[Extracted page text data]

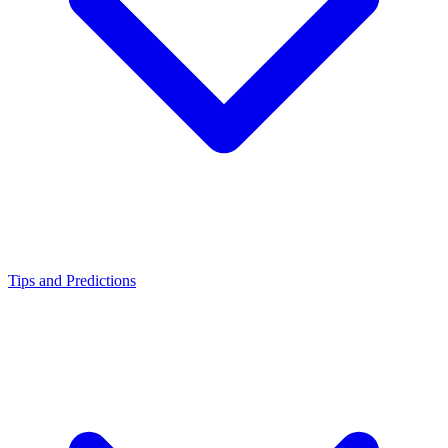
Tips and Predictions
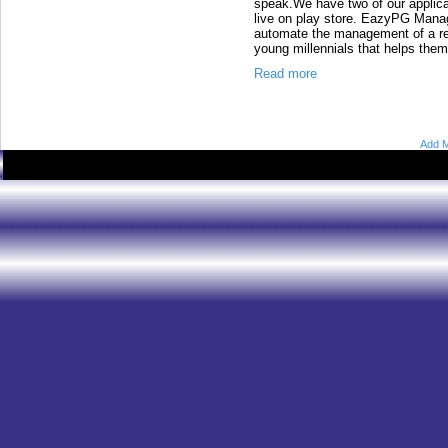
speak.We have two of our appli
live on play store. EazyPG Mana
automate the management of a re
young millennials that helps them
Read more
Add M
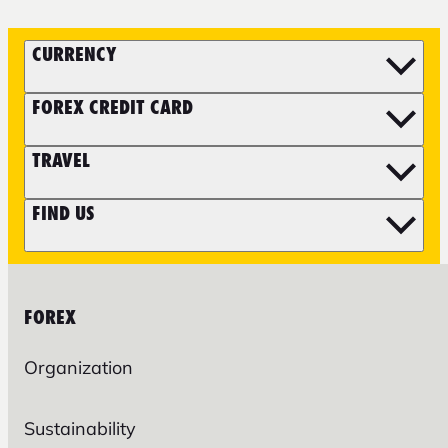
CURRENCY
FOREX CREDIT CARD
TRAVEL
FIND US
FOREX
Organization
Sustainability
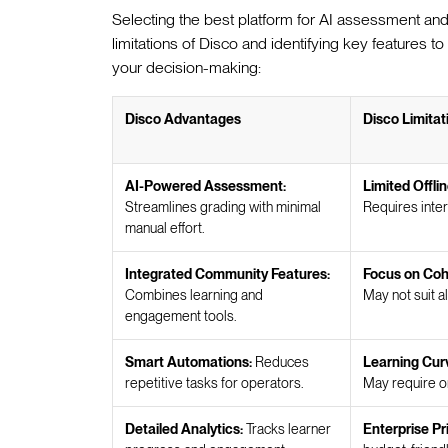
Selecting the best platform for AI assessment and
limitations of Disco and identifying key features to
your decision-making:
Disco Advantages
Disco Limitat
AI-Powered Assessment:
Limited Offlin
Streamlines grading with minimal
Requires inter
manual effort.
Integrated Community Features:
Focus on Coh
Combines learning and
May not suit a
engagement tools.
Smart Automations:
Reduces
Learning Cur
repetitive tasks for operators.
May require o
Detailed Analytics:
Tracks learner
Enterprise Pr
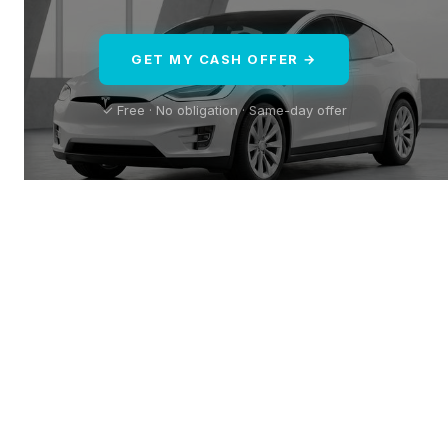
GET MY CASH OFFER →
✓ Free · No obligation · Same-day offer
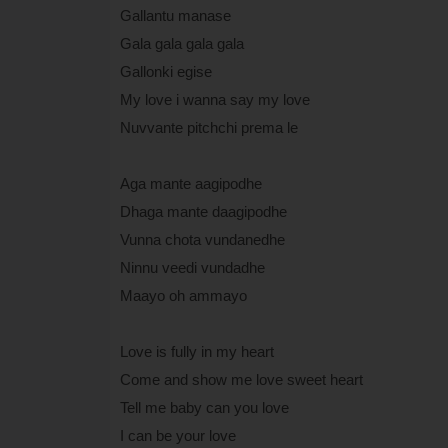
Gallantu manase
Gala gala gala gala
Gallonki egise
My love i wanna say my love
Nuvvante pitchchi prema le
Aga mante aagipodhe
Dhaga mante daagipodhe
Vunna chota vundanedhe
Ninnu veedi vundadhe
Maayo oh ammayo
Love is fully in my heart
Come and show me love sweet heart
Tell me baby can you love
I can be your love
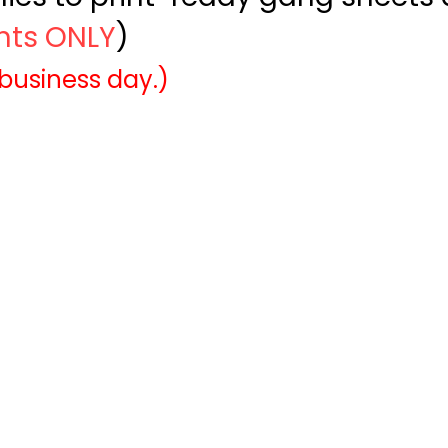
ints ONLY
)
 business day.)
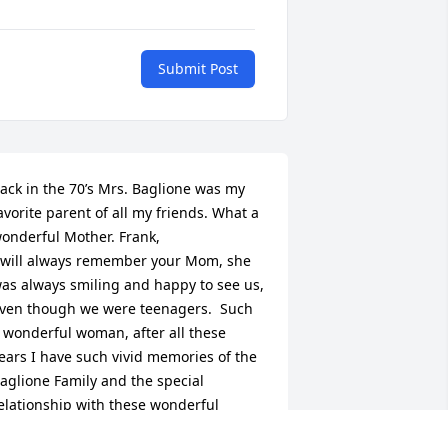
Submit Post
ack in the 70’s Mrs. Baglione was my 
avorite parent of all my friends. What a 
onderful Mother. Frank,

 will always remember your Mom, she 
as always smiling and happy to see us, 
ven though we were teenagers.  Such 
 wonderful woman, after all these 
ears I have such vivid memories of the 
aglione Family and the special 
elationship with these wonderful 
eople. Our thoughts and prayers our 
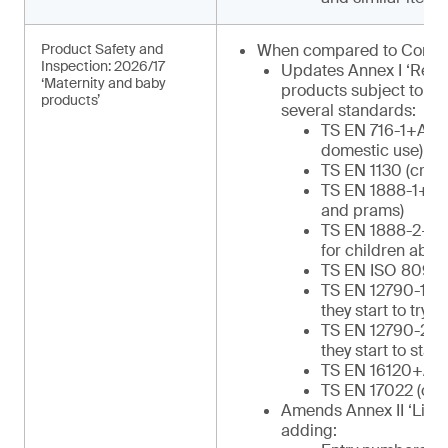
Product Safety and
When compared to Commu
Inspection: 2026/17
Updates Annex I ‘Regu
‘Maternity and baby
products subject to in
products’
several standards:
TS EN 716-1+AC (c
domestic use)
TS EN 1130 (cribs
TS EN 1888-1+A1 
and prams)
TS EN 1888-2+A1 
for children abov
TS EN ISO 8098 (
TS EN 12790-1 (re
they start to try to
TS EN 12790-2 (re
they start to stan
TS EN 16120+A2 (
TS EN 17022 (chil
Amends Annex II ‘List o
adding:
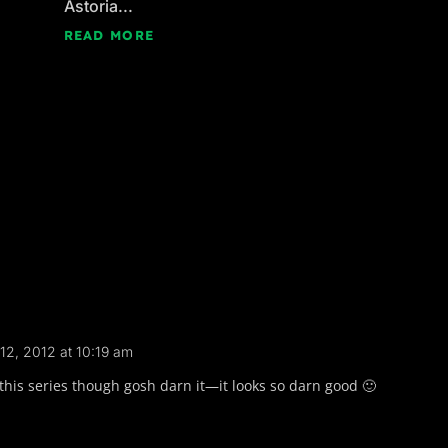
Astoria...
READ MORE
12, 2012 at 10:19 am
ad this series though gosh darn it—it looks so darn good 🙂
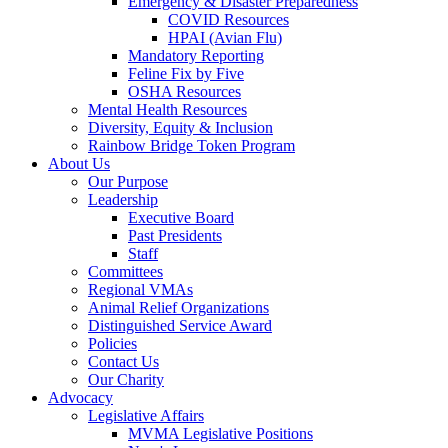
Emergency & Disaster Preparedness
COVID Resources
HPAI (Avian Flu)
Mandatory Reporting
Feline Fix by Five
OSHA Resources
Mental Health Resources
Diversity, Equity & Inclusion
Rainbow Bridge Token Program
About Us
Our Purpose
Leadership
Executive Board
Past Presidents
Staff
Committees
Regional VMAs
Animal Relief Organizations
Distinguished Service Award
Policies
Contact Us
Our Charity
Advocacy
Legislative Affairs
MVMA Legislative Positions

### Exercise prompt
From the line with "Mental Health Resources" to the final line of the data above, please reproduce every line exactly and add nothing.

### Task answer
Mental Health Resources
Diversity, Equity & Inclusion
Rainbow Bridge Token Program
About Us
Our Purpose
Leadership
Executive Board
Past Presidents
Staff
Committees
Regional VMAs
Animal Relief Organizations
Distinguished Service Award
Policies
Contact Us
Our Charity
Advocacy
Legislative Affairs
MVMA Legislative Positions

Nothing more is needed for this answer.